- [Task item]
Tell me how many lines in the data include "kaart", and keep the reply to that number.

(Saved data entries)

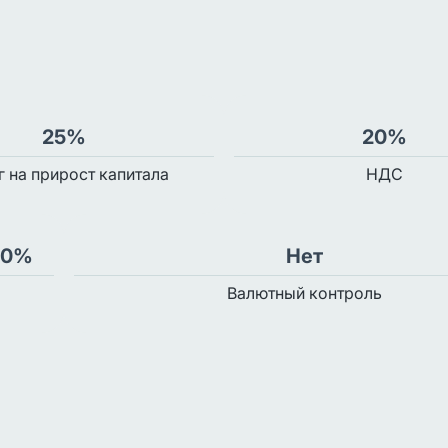
25%
20%
г на прирост капитала
НДС
 0%
Нет
Валютный контроль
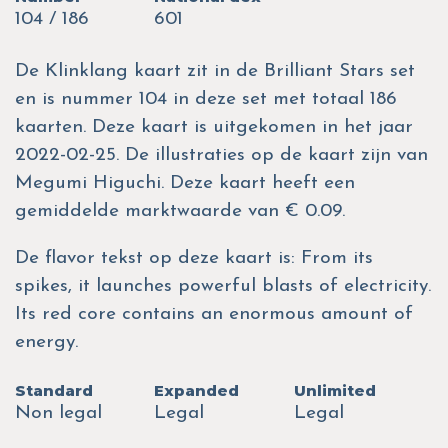
104 / 186
601
De Klinklang kaart zit in de Brilliant Stars set
en is nummer 104 in deze set met totaal 186
kaarten. Deze kaart is uitgekomen in het jaar
2022-02-25. De illustraties op de kaart zijn van
Megumi Higuchi. Deze kaart heeft een
gemiddelde marktwaarde van € 0.09.
De flavor tekst op deze kaart is: From its
spikes, it launches powerful blasts of electricity.
Its red core contains an enormous amount of
energy.
Standard
Expanded
Unlimited
Non legal
Legal
Legal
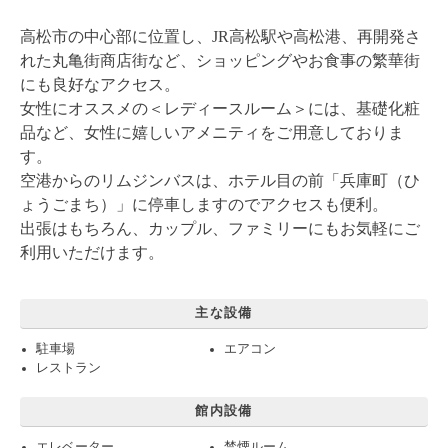
高松市の中心部に位置し、JR高松駅や高松港、再開発さ
れた丸亀街商店街など、ショッピングやお食事の繁華街
にも良好なアクセス。
女性にオススメの＜レディースルーム＞には、基礎化粧
品など、女性に嬉しいアメニティをご用意しておりま
す。
空港からのリムジンバスは、ホテル目の前「兵庫町（ひ
ょうごまち）」に停車しますのでアクセスも便利。
出張はもちろん、カップル、ファミリーにもお気軽にご
利用いただけます。
主な設備
駐車場
エアコン
レストラン
館内設備
エレベーター
禁煙ルーム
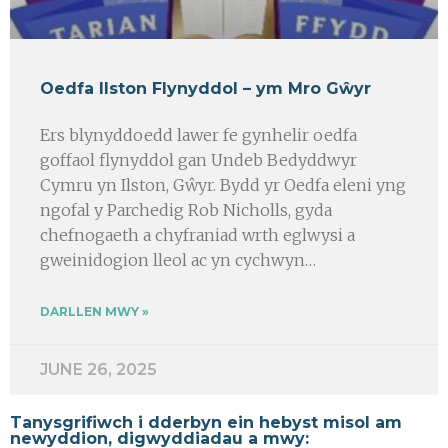
Oedfa Ilston Flynyddol – ym Mro Gŵyr
Ers blynyddoedd lawer fe gynhelir oedfa
goffaol flynyddol gan Undeb Bedyddwyr
Cymru yn Ilston, Gŵyr. Bydd yr Oedfa eleni yng
ngofal y Parchedig Rob Nicholls, gyda
chefnogaeth a chyfraniad wrth eglwysi a
gweinidogion lleol ac yn cychwyn…
DARLLEN MWY »
JUNE 26, 2025
Tanysgrifiwch i dderbyn ein hebyst misol am
newyddion, digwyddiadau a mwy:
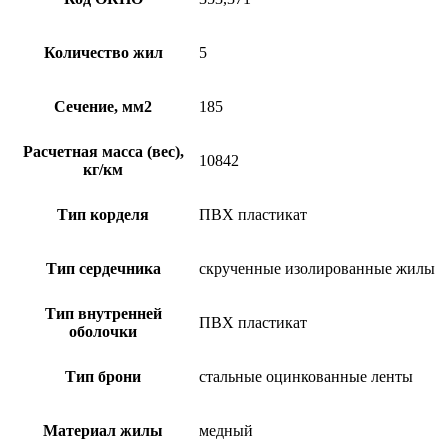
Количество жил
5
Сечение, мм2
185
Расчетная масса (вес),
10842
кг/км
Тип корделя
ПВХ пластикат
Тип сердечника
скрученные изолированные жилы
Тип внутренней
ПВХ пластикат
оболочки
Тип брони
стальные оцинкованные ленты
Материал жилы
медный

- [Solution]
5